Although the semantic and storage models differ, these servers are
sufficiently similar to be considered together for the purposes of
describing interesting events originating from email message stores
and how to get access to such event streams. Typically, these
servers are capable of storing up to gigabytes of messages per user,
handling hundreds of incoming messages per user per day, and allow
clients to track which messages have been handled (typically 'seen'
or 'read') and which ones are new.
Work to describe a event model for mail stores has already progressed
in the LEMONADE Working Group [I-D.ietf-lemonade-msgevent]. The
Introduction of that draft also describes some of the demand for
interoperability for producing, consuming and interpreting these
events. Meanwhile, the SIEVE Working Group is working on an
extension to the SIEVE email filtering language RFC 3028 [RFC3028]
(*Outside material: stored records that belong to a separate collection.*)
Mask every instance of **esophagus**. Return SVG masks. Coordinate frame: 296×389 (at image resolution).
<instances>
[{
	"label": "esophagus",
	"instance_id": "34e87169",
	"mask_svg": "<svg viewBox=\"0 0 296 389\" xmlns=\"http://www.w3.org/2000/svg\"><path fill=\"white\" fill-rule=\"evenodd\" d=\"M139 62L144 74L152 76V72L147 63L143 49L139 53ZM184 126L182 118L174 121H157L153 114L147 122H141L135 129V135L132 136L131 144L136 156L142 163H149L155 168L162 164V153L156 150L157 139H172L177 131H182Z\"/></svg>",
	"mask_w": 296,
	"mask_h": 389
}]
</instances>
that allows a notification to be sent in the case of a SIEVE rule
match [I-D.ietf-sieve-notify]. One way to deliver events to existing
email clients is to use IMAP for in-band notifications; the Lemonade
WG is working on a NOTIFY capability to provide more such
functionality. This document instead focuses on out-of-band
notifications.
Outside of the email standards groups, two Internet event
notification delivery systems have been standardized and deployed.
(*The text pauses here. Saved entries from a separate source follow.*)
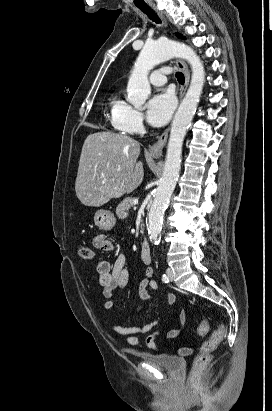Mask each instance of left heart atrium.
<instances>
[{
  "label": "left heart atrium",
  "instance_id": "obj_1",
  "mask_svg": "<svg viewBox=\"0 0 272 411\" xmlns=\"http://www.w3.org/2000/svg\"><path fill=\"white\" fill-rule=\"evenodd\" d=\"M175 108V99L170 92L154 95L147 104V118L153 126H163L170 119Z\"/></svg>",
  "mask_w": 272,
  "mask_h": 411
}]
</instances>
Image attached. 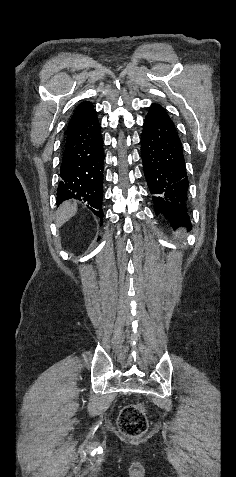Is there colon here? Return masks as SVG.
Listing matches in <instances>:
<instances>
[{
  "label": "colon",
  "instance_id": "obj_1",
  "mask_svg": "<svg viewBox=\"0 0 236 477\" xmlns=\"http://www.w3.org/2000/svg\"><path fill=\"white\" fill-rule=\"evenodd\" d=\"M119 431L127 437H139L148 428V420L143 407L140 404L125 406L118 417Z\"/></svg>",
  "mask_w": 236,
  "mask_h": 477
}]
</instances>
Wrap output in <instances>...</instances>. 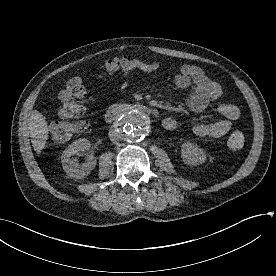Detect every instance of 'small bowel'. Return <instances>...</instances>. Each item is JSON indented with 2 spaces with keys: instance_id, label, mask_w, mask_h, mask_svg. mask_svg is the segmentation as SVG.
<instances>
[{
  "instance_id": "c3829d8e",
  "label": "small bowel",
  "mask_w": 276,
  "mask_h": 276,
  "mask_svg": "<svg viewBox=\"0 0 276 276\" xmlns=\"http://www.w3.org/2000/svg\"><path fill=\"white\" fill-rule=\"evenodd\" d=\"M142 71L152 72L160 68L158 62H142ZM128 73H124L126 78ZM174 84L181 89H188L189 94L186 100L188 108L194 113L202 112L209 103L217 101L222 96L221 86L211 80L206 73L198 66L184 64L180 67L179 73L174 76ZM126 80L121 84L125 89ZM219 118L211 123H197L193 126V132L199 137L219 138L229 132L232 124L240 117V110L232 104L222 103L216 107ZM167 130L176 128L177 121L167 117L162 122Z\"/></svg>"
}]
</instances>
These systems are based on SIP [RFC3261] and XMPP [RFC3920], and each
was initially designed and deployed primarily as a PRESENCE SERVICE
(section 2.1 of RFC 2778 [RFC2778]). Interoperability between these
two systems is defined and described by the Common Profile for
Presence (CPP) model RFC 3859 [RFC3859]. Both systems are
architected to scale efficiently and to handle cross-domain
authentication issues. Salient differences between these two systems
will be described in sections [REF-TODO].
Only a few other pieces are required to encourage interoperability
between vendors' products:
o The abstract message event model (a chartered work item of the
LEMONADE Working Group -- [I-D.ietf-lemonade-msgevent]).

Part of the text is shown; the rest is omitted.